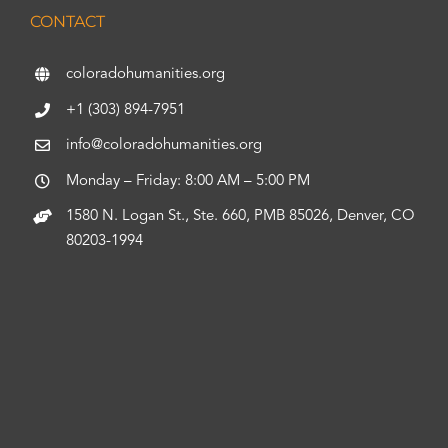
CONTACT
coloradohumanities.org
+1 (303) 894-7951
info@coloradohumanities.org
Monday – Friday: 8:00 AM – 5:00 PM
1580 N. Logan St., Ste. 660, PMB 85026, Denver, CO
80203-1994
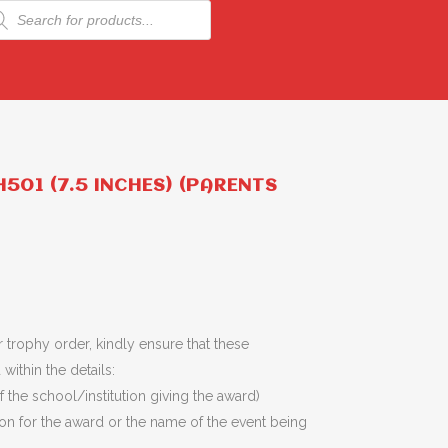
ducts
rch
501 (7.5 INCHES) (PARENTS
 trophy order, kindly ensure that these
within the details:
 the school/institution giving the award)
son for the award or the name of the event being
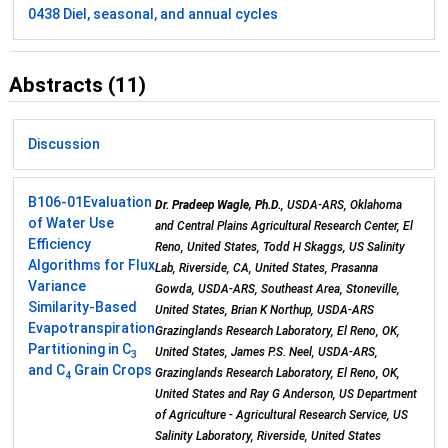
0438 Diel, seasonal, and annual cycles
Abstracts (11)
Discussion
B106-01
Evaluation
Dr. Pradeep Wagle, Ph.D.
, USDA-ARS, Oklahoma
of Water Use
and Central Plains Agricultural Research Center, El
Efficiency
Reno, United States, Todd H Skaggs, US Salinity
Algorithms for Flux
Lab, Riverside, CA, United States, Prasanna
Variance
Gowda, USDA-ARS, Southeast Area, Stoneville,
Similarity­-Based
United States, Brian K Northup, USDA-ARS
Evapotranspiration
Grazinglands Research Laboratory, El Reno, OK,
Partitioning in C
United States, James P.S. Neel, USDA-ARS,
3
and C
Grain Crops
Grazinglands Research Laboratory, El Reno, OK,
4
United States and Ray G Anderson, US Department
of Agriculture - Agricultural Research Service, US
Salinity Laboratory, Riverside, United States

Work item: Copy out all the lines of the records that include "United".

Solution to the exercise:
Reno, United States, Todd H Skaggs, US Salinity
Lab, Riverside, CA, United States, Prasanna
United States, Brian K Northup, USDA-ARS
United States, James P.S. Neel, USDA-ARS,
United States and Ray G Anderson, US Department
Salinity Laboratory, Riverside, United States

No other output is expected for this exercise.